> Goal of the exercise: Print exactly the lines below between the line containing "Dmitry Kuznetsov" and the line containing "technology,and GE controllers", counting both of those lines. Leave pictures out.

> Records shown:
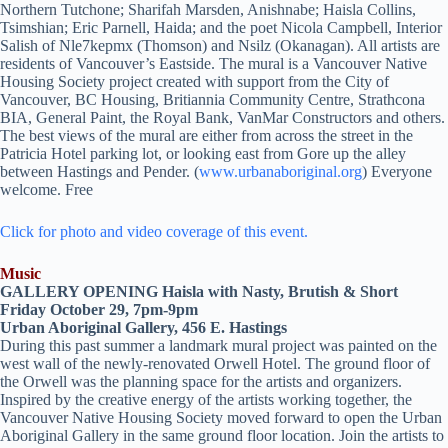
Northern Tutchone; Sharifah Marsden, Anishnabe; Haisla Collins,
Tsimshian; Eric Parnell, Haida; and the poet Nicola Campbell, Interior
Salish of Nle7kepmx (Thomson) and Nsilz (Okanagan). All artists are
residents of Vancouver’s Eastside. The mural is a Vancouver Native
Housing Society project created with support from the City of
Vancouver, BC Housing, Britiannia Community Centre, Strathcona
BIA, General Paint, the Royal Bank, VanMar Constructors and others.
The best views of the mural are either from across the street in the
Patricia Hotel parking lot, or looking east from Gore up the alley
between Hastings and Pender. (
www.urbanaboriginal.org
) Everyone
welcome. Free
Click for photo and video coverage of this event.
Music
GALLERY OPENING Haisla with Nasty, Brutish & Short
Friday October 29, 7pm-9pm
Urban Aboriginal Gallery, 456 E. Hastings
During this past summer a landmark mural project was painted on the
west wall of the newly-renovated Orwell Hotel. The ground floor of
the Orwell was the planning space for the artists and organizers.
Inspired by the creative energy of the artists working together, the
Vancouver Native Housing Society moved forward to open the Urban
Aboriginal Gallery in the same ground floor location. Join the artists to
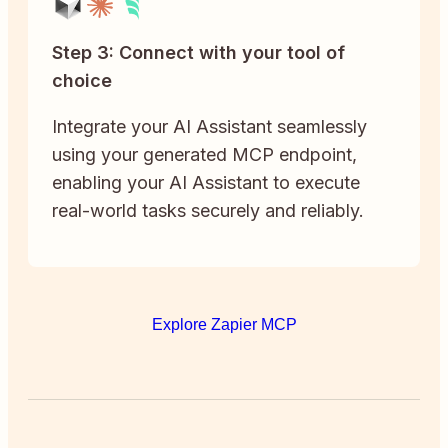
Step 3: Connect with your tool of
choice
Integrate your AI Assistant seamlessly
using your generated MCP endpoint,
enabling your AI Assistant to execute
real-world tasks securely and reliably.
Explore Zapier MCP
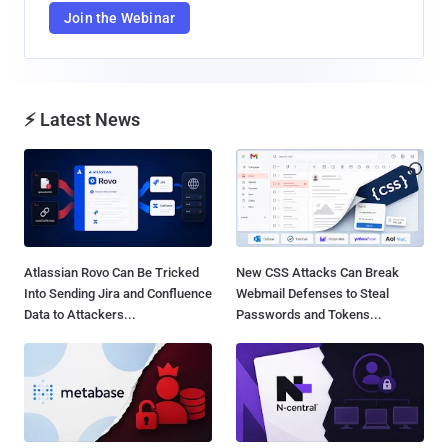
Join the Webinar
⚡ Latest News
Atlassian Rovo Can Be Tricked
New CSS Attacks Can Break
Into Sending Jira and Confluence
Webmail Defenses to Steal
Data to Attackers...
Passwords and Tokens...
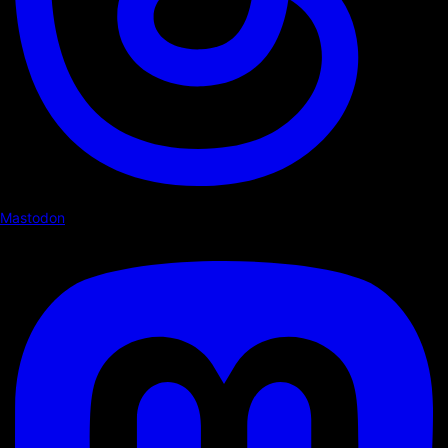
Mastodon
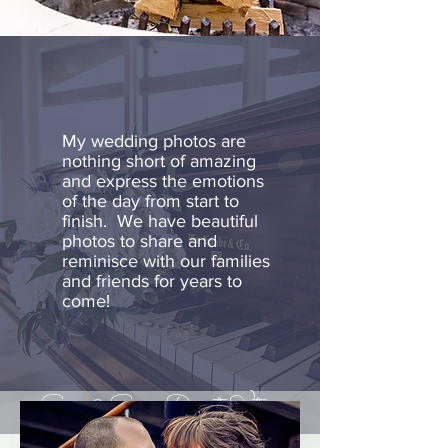
My wedding photos are
nothing short of amazing
and express the emotions
of the day from start to
finish. We have beautiful
photos to share and
reminisce with our families
and friends for years to
come!
Sara & Sam, Dorset Vt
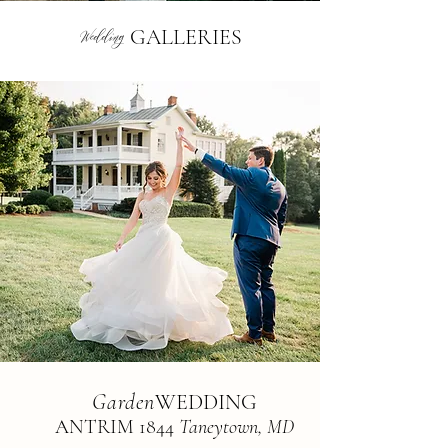
Wedding
GALLERIES
Garden
WEDDING
AN
TRIM 1844
Taneyto
wn, MD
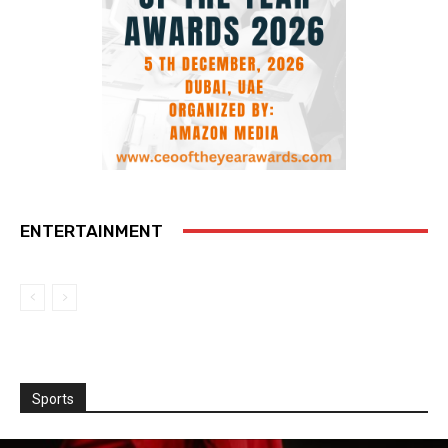
ENTERTAINMENT
Sports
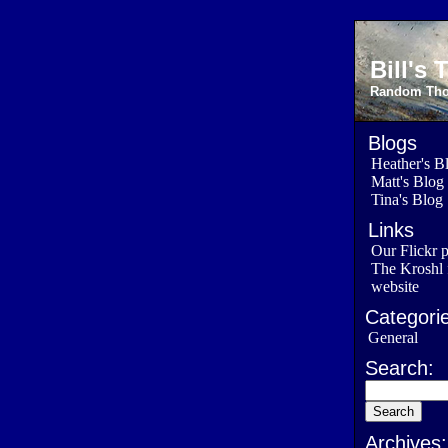
Bill's
Random Thou
Blogs
Heather's B
Matt's Blog
Tina's Blog
Links
Our Flickr 
The Kroshl 
website
Categorie
General
Search:
Archives:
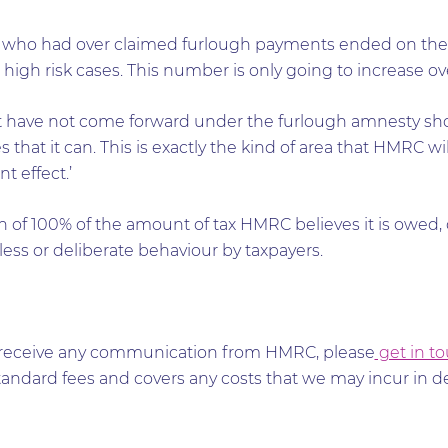
s who had over claimed furlough payments ended on th
 high risk cases. This number is only going to increase ov
hat have not come forward under the furlough amnesty sh
 that it can. This is exactly the kind of area that HMRC w
t effect.’
ch of 100% of the amount of tax HMRC believes it is owe
ess or deliberate behaviour by taxpayers.
and receive any communication from HMRC, please
get in t
tandard fees and covers any costs that we may incur in 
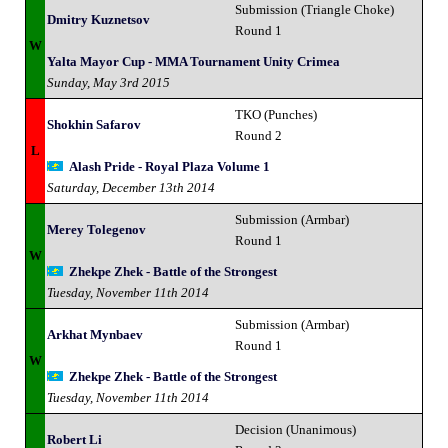
Submission (Triangle Choke)
Dmitry Kuznetsov
Round 1
W
Yalta Mayor Cup - MMA Tournament Unity Crimea
Sunday, May 3rd 2015
TKO (Punches)
Shokhin Safarov
Round 2
L
Alash Pride - Royal Plaza Volume 1
Saturday, December 13th 2014
Submission (Armbar)
Merey Tolegenov
Round 1
W
Zhekpe Zhek - Battle of the Strongest
Tuesday, November 11th 2014
Submission (Armbar)
Arkhat Mynbaev
Round 1
W
Zhekpe Zhek - Battle of the Strongest
Tuesday, November 11th 2014
Decision (Unanimous)
Robert Li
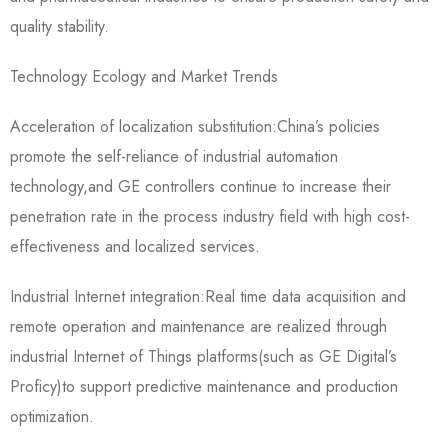
quality stability.
Technology Ecology and Market Trends
Acceleration of localization substitution:China’s policies
promote the self-reliance of industrial automation
technology,and GE controllers continue to increase their
penetration rate in the process industry field with high cost-
effectiveness and localized services.
Industrial Internet integration:Real time data acquisition and
remote operation and maintenance are realized through
industrial Internet of Things platforms(such as GE Digital’s
Proficy)to support predictive maintenance and production
optimization.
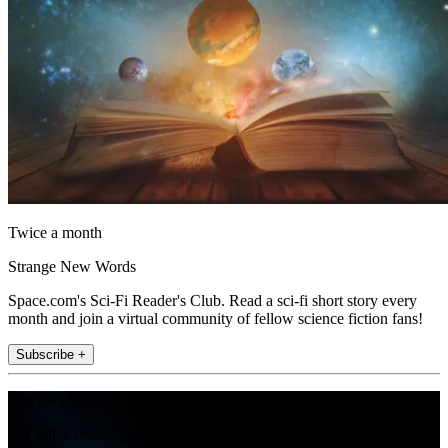
Twice a month
Strange New Words
Space.com's Sci-Fi Reader's Club. Read a sci-fi short story every
month and join a virtual community of fellow science fiction fans!
Subscribe +
Join the club
Get full access to premium articles, exclusive features and a growing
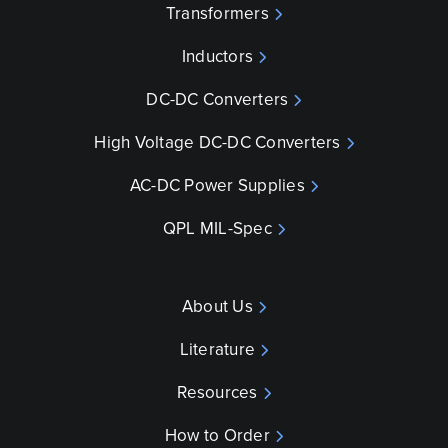
Transformers
Inductors
DC-DC Converters
High Voltage DC-DC Converters
AC-DC Power Supplies
QPL MIL-Spec
About Us
Literature
Resources
How to Order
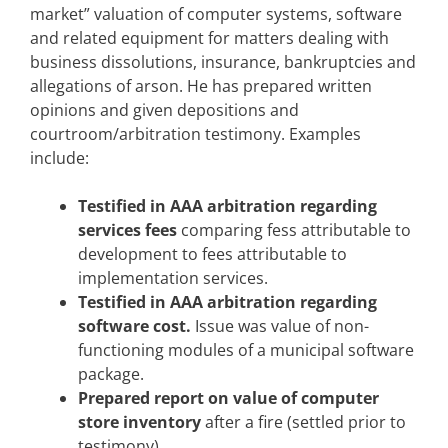
market” valuation of computer systems, software
and related equipment for matters dealing with
business dissolutions, insurance, bankruptcies and
allegations of arson. He has prepared written
opinions and given depositions and
courtroom/arbitration testimony. Examples
include:
Testified in AAA arbitration regarding
services fees
comparing fess attributable to
development to fees attributable to
implementation services.
Testified in AAA arbitration regarding
software cost.
Issue was value of non-
functioning modules of a municipal software
package.
Prepared report on value of computer
store inventory
after a fire (settled prior to
testimony).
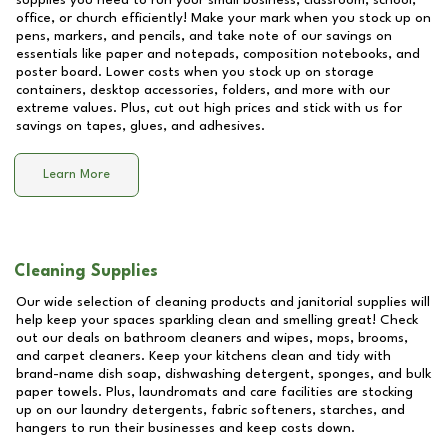
supplies you need to run your small business, classroom, school,
office, or church efficiently! Make your mark when you stock up on
pens, markers, and pencils, and take note of our savings on
essentials like paper and notepads, composition notebooks, and
poster board. Lower costs when you stock up on storage
containers, desktop accessories, folders, and more with our
extreme values. Plus, cut out high prices and stick with us for
savings on tapes, glues, and adhesives.
Learn More
Cleaning Supplies
Our wide selection of cleaning products and janitorial supplies will
help keep your spaces sparkling clean and smelling great! Check
out our deals on bathroom cleaners and wipes, mops, brooms,
and carpet cleaners. Keep your kitchens clean and tidy with
brand-name dish soap, dishwashing detergent, sponges, and bulk
paper towels. Plus, laundromats and care facilities are stocking
up on our laundry detergents, fabric softeners, starches, and
hangers to run their businesses and keep costs down.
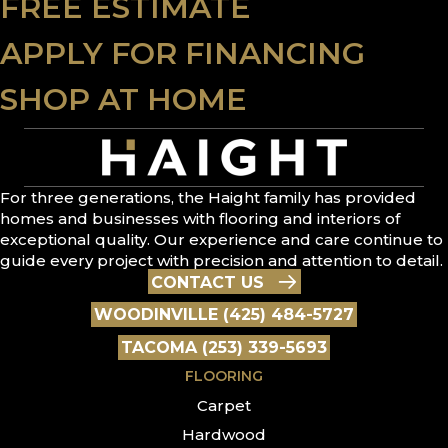
FREE ESTIMATE
APPLY FOR FINANCING
SHOP AT HOME
For three generations, the Haight family has provided
homes and businesses with flooring and interiors of
exceptional quality. Our experience and care continue to
guide every project with precision and attention to detail.
CONTACT US
WOODINVILLE (425) 484-5727
TACOMA (253) 339-5693
FLOORING
Carpet
Hardwood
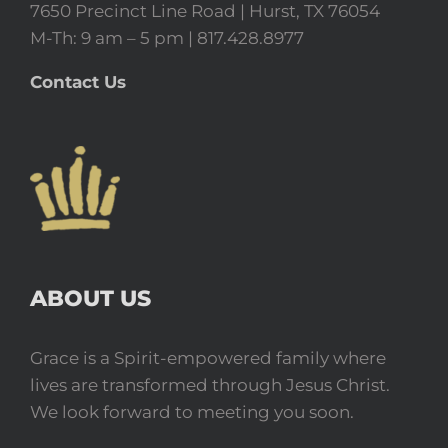
7650 Precinct Line Road | Hurst, TX 76054
M-Th: 9 am – 5 pm | 817.428.8977
Contact Us
ABOUT US
Grace is a Spirit-empowered family where
lives are transformed through Jesus Christ.
We look forward to meeting you soon.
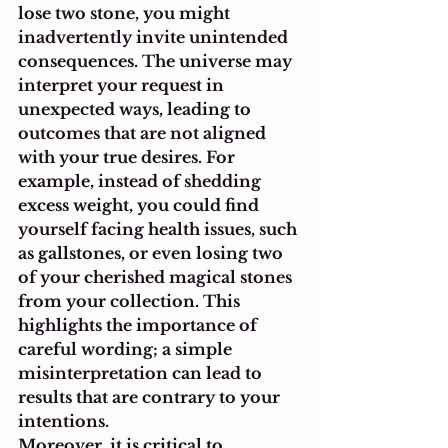
lose two stone, you might 
inadvertently invite unintended 
consequences. The universe may 
interpret your request in 
unexpected ways, leading to 
outcomes that are not aligned 
with your true desires. For 
example, instead of shedding 
excess weight, you could find 
yourself facing health issues, such 
as gallstones, or even losing two 
of your cherished magical stones 
from your collection. This 
highlights the importance of 
careful wording; a simple 
misinterpretation can lead to 
results that are contrary to your 
intentions.
Moreover, it is critical to 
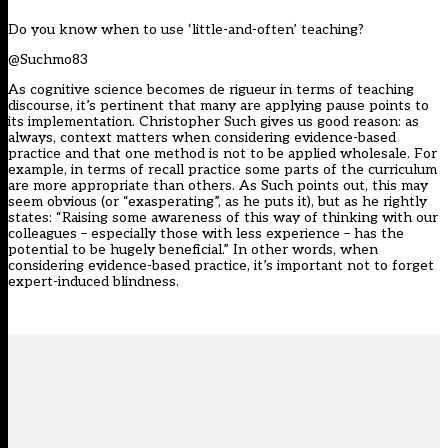
Do you know when to use ‘little-and-often’ teaching?
@Suchmo83
As cognitive science becomes de rigueur in terms of teaching
discourse, it’s pertinent that many are applying pause points to
its implementation. Christopher Such gives us good reason: as
always, context matters when considering evidence-based
practice and that one method is not to be applied wholesale. For
example, in terms of recall practice some parts of the curriculum
are more appropriate than others. As Such points out, this may
seem obvious (or “exasperating”, as he puts it), but as he rightly
states: “Raising some awareness of this way of thinking with our
colleagues – especially those with less experience – has the
potential to be hugely beneficial.” In other words, when
considering evidence-based practice, it’s important not to forget
expert-induced blindness.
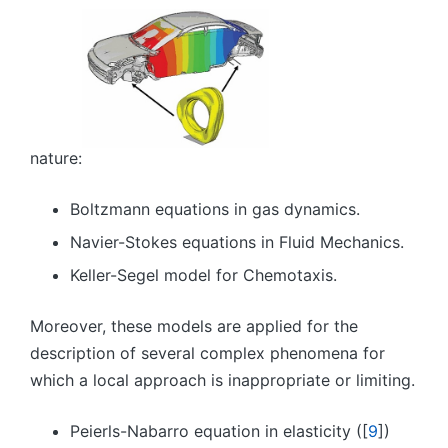
nature:
Boltzmann equations in gas dynamics.
Navier-Stokes equations in Fluid Mechanics.
Keller-Segel model for Chemotaxis.
Moreover, these models are applied for the
description of several complex phenomena for
which a local approach is inappropriate or limiting.
Peierls-Nabarro equation in elasticity ([
9
])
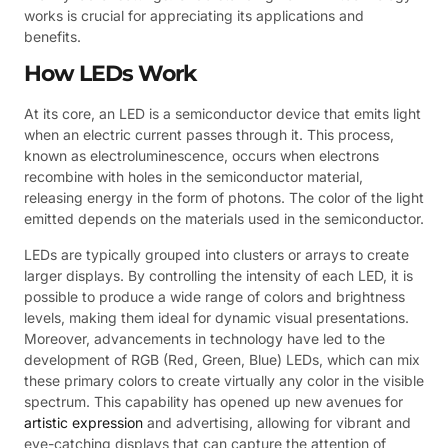
works is crucial for appreciating its applications and
benefits.
How LEDs Work
At its core, an LED is a semiconductor device that emits light
when an electric current passes through it. This process,
known as electroluminescence, occurs when electrons
recombine with holes in the semiconductor material,
releasing energy in the form of photons. The color of the light
emitted depends on the materials used in the semiconductor.
LEDs are typically grouped into clusters or arrays to create
larger displays. By controlling the intensity of each LED, it is
possible to produce a wide range of colors and brightness
levels, making them ideal for dynamic visual presentations.
Moreover, advancements in technology have led to the
development of RGB (Red, Green, Blue) LEDs, which can mix
these primary colors to create virtually any color in the visible
spectrum. This capability has opened up new avenues for
artistic expression
and advertising, allowing for vibrant and
eye-catching displays that can capture the attention of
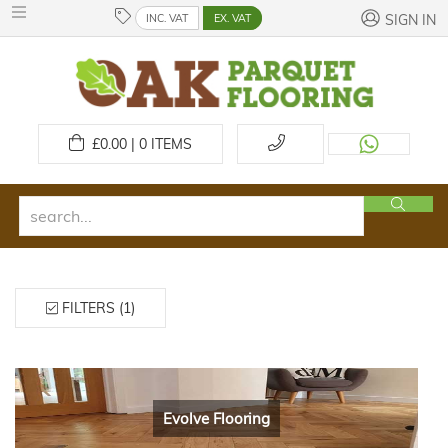
INC. VAT
EX. VAT
SIGN IN
£
0.00 | 0
ITEMS
FILTERS (1)
Evolve Flooring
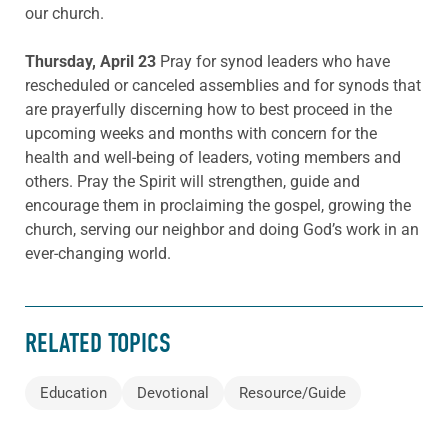
our church.
Thursday, April 23
Pray for synod leaders who have
rescheduled or canceled assemblies and for synods that
are prayerfully discerning how to best proceed in the
upcoming weeks and months with concern for the
health and well-being of leaders, voting members and
others. Pray the Spirit will strengthen, guide and
encourage them in proclaiming the gospel, growing the
church, serving our neighbor and doing God’s work in an
ever-changing world.
RELATED TOPICS
Education
Devotional
Resource/Guide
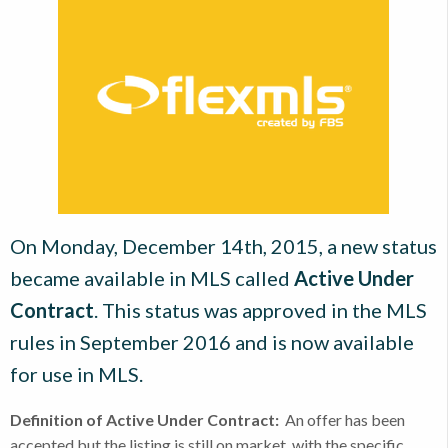
On Monday, December 14th, 2015, a new status
became available in MLS called
Active Under
Contract
. This status was approved in the MLS
rules in September 2016 and is now available
for use in MLS.
Definition of Active Under Contract:
An offer has been
accepted but the listing is still on market, with the specific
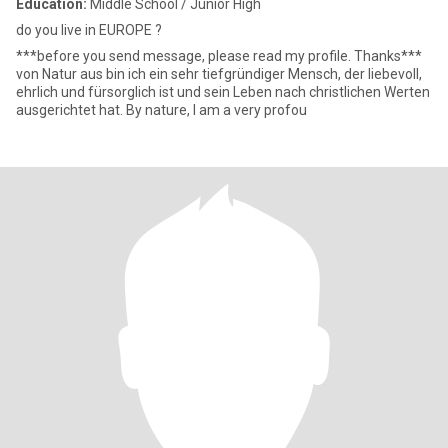
Education:
Middle School / Junior High
do you live in EUROPE ?
***before you send message, please read my profile. Thanks***
von Natur aus bin ich ein sehr tiefgründiger Mensch, der liebevoll,
ehrlich und fürsorglich ist und sein Leben nach christlichen Werten
ausgerichtet hat. By nature, I am a very profou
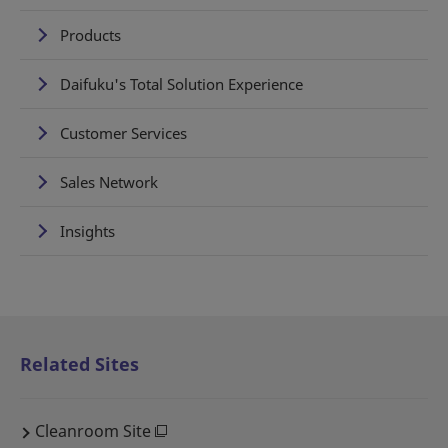
Products
Daifuku's Total Solution Experience
Customer Services
Sales Network
Insights
Related Sites
Cleanroom Site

> Answer area:
Dmitry Kuznetsov
Round 1
W
Yalta Mayor Cup - MMA Tournament Unity Crimea
Sunday, May 3rd 2015
TKO (Punches)
Shokhin Safarov
Round 2
L
Alash Pride - Royal Plaza Volume 1
Saturday, December 13th 2014
Submission (Armbar)
Merey Tolegenov
Round 1
W
Zhekpe Zhek - Battle of the Strongest
Tuesday, November 11th 2014
Submission (Armbar)
Arkhat Mynbaev
Round 1
W
Zhekpe Zhek - Battle of the Strongest
Tuesday, November 11th 2014
Decision (Unanimous)
Robert Li
quality stability.
Technology Ecology and Market Trends
Acceleration of localization substitution:China’s policies
promote the self-reliance of industrial automation
technology,and GE controllers continue to increase their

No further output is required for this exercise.